Pattern 3: Informer Factories and Shared Indexers

When writing high-performance controllers, consider using shared informer factories and custom indexers to avoid expensive API calls.

indexer.AddIndexers(cache.Indexers{
    "byOwner": func(obj interface{}) ([]string, error) {
        metaObj, err := meta.Accessor(obj)
        if err != nil {
            return nil, err
        }
        owner := metaObj.GetOwnerReferences()
        if len(owner) > 0 {
            return []string{owner[0].UID}, nil
        }
        return nil, nil
    },
})

This allows your controller to quickly find all dependent resources based on an owner reference or label selector — essential for high-scale clusters with thousands of objects.

Pattern 4: Controllers Outside the API Server

Sometimes, a controller’s source of truth is outside Kubernetes. For example, syncing firewall rules from a cloud provider to Kubernetes NetworkPolicy objects, or vice versa.

This requires:

  • External client watchers (e.g., cloud SDKs).
  • Reconciliation across boundaries.
  • Idempotent mutations, as eventual consistency and rate limits become critical.

These controllers often implement a bi-directional reconciliation pattern, similar to service meshes like Istio synchronizing across control and data planes.

Pattern 5: Event-Driven Controllers With Minimal Polling

Polling is expensive. A more modern design favors event-driven reconcilers using watch APIs and rate-limited work queues.

You can implement a controller that reacts only to actual changes using:

  • cache.SharedInformer
  • workqueue.RateLimitingInterface
  • client-go/tools/record for Event generation

Avoid calling .List() on each reconcile. Use Listers and Indexers backed by informers to read from local caches.

This makes your controller:

  • Faster (no network calls for reads)
  • Lighter (less load on API server)
  • More resilient to large-scale cluster churn

Pattern 6: Reconciliation as a DAG

When reconciling complex objects with multiple sub-resources, model your reconciliation as a directed acyclic graph (DAG) of stages.

For example, a custom resource may require:

  1. Validating spec
  2. Creating ConfigMap
  3. Deploying StatefulSet
  4. Registering metrics

Each step can be a node in a DAG. Errors or delays in one node halt the progression, allowing retries without duplicating prior work.

This architecture provides clarity, modular testing, and better observability (especially when integrated with tracing or logging at the stage level).

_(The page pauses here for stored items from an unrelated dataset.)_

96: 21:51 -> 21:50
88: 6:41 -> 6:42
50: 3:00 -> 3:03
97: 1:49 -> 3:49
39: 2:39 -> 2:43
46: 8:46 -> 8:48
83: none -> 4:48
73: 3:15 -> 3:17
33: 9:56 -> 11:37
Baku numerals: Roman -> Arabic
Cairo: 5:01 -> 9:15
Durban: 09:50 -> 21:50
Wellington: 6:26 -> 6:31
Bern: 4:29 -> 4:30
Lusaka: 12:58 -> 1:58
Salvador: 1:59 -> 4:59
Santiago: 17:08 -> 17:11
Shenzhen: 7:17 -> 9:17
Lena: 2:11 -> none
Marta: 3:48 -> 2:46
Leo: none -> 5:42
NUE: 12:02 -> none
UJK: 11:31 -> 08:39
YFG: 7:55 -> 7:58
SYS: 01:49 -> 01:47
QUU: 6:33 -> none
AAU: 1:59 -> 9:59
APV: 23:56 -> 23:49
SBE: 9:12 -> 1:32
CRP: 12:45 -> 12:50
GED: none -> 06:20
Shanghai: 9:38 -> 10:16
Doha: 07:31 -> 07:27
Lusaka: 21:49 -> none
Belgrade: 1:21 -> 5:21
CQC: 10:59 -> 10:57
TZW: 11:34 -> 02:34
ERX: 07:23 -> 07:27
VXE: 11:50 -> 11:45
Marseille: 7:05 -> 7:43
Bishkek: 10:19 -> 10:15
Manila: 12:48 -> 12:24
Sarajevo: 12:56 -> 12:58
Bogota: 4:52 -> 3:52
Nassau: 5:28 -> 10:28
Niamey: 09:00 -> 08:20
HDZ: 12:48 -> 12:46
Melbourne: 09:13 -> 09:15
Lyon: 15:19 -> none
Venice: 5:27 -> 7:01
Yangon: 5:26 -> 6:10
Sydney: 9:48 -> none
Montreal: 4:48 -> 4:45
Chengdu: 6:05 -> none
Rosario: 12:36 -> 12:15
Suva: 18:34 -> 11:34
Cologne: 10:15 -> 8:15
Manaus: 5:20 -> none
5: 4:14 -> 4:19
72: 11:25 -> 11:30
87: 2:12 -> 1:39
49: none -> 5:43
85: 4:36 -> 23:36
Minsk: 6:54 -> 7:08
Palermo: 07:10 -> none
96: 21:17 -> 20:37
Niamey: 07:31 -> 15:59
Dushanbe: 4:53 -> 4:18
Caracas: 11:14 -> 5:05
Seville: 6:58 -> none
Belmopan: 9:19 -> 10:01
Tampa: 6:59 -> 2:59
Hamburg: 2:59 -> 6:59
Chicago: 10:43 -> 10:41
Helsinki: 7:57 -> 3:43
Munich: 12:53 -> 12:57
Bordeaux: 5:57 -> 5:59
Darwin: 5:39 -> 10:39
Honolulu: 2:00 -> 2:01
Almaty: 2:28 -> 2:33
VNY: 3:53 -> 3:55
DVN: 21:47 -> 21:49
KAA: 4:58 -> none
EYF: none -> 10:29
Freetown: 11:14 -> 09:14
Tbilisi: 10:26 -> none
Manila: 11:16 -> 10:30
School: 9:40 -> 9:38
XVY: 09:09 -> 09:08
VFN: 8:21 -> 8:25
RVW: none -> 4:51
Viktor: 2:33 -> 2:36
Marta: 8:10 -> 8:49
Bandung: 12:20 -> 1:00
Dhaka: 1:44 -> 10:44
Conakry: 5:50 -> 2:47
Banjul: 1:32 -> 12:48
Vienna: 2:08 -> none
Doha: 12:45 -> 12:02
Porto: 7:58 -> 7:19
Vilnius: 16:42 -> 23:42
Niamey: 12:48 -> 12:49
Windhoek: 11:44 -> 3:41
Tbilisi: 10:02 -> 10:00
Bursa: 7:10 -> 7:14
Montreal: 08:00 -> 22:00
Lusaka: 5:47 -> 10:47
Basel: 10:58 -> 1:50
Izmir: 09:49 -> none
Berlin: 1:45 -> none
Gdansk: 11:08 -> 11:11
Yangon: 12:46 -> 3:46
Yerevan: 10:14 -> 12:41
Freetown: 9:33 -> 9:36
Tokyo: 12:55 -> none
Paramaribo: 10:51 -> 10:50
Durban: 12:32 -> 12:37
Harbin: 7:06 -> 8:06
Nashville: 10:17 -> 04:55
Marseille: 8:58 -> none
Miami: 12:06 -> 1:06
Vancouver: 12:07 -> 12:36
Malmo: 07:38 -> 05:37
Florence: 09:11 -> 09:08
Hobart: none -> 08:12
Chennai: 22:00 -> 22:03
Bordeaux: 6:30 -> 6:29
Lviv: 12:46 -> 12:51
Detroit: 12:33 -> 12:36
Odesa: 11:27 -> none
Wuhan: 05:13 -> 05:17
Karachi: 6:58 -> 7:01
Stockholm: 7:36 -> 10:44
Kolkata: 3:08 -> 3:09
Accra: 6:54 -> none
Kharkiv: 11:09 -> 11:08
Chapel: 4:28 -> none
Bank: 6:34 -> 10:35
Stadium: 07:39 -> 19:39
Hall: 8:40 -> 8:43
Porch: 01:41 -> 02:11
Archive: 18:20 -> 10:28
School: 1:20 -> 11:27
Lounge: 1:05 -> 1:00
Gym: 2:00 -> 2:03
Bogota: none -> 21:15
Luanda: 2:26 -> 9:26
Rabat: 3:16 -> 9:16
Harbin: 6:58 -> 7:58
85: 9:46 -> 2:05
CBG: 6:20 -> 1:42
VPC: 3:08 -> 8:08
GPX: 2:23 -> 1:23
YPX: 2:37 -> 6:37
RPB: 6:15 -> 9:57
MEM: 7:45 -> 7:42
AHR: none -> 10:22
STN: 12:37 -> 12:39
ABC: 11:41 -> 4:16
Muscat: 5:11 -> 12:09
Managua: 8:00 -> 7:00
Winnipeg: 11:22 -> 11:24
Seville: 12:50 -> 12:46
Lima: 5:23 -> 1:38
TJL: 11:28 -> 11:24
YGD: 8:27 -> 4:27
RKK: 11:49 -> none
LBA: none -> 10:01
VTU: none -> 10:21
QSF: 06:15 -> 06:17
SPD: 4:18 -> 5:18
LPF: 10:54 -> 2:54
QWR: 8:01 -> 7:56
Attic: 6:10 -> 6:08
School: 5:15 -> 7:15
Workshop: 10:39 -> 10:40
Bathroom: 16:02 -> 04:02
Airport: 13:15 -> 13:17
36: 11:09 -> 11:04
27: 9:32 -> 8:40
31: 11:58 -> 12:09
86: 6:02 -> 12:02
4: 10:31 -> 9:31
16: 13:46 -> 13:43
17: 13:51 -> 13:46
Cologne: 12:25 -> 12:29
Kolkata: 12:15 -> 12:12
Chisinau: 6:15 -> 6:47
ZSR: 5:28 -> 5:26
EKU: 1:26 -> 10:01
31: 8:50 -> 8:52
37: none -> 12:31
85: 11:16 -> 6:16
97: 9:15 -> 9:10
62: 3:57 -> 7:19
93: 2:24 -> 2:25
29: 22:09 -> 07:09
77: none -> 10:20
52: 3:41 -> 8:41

Debugging and Observability Tips

Advanced controllers require advanced debugging. Here are best practices:

  • Structured Logging: Use klog or zap with context-aware fields.
  • Prometheus Metrics: Track reconcile counts, durations, and error rates.
  • Event Recording: Emit Kubernetes Events to provide visibility into resource reconciliation.
  • Leader Election: Avoid double writes in HA setups.
  • Health Probes: Expose /healthz and /readyz endpoints with custom logic.

Conclusion

Kubernetes controllers are more than just CRDs and kubebuilder projects. They’re the backbone of every reconciliation loop in Kubernetes, and mastering advanced controller patterns allows you to build scalable, efficient, and powerful systems.

Whether you’re building policy engines, managing infra with native resources, or building multi-resource operators, understanding the deeper mechanics of controllers — informers, caches, work queues, and reconciliation graphs — is essential.

Controllers are where the real Kubernetes logic lives. The better you understand them, the more control you gain over the platform itself.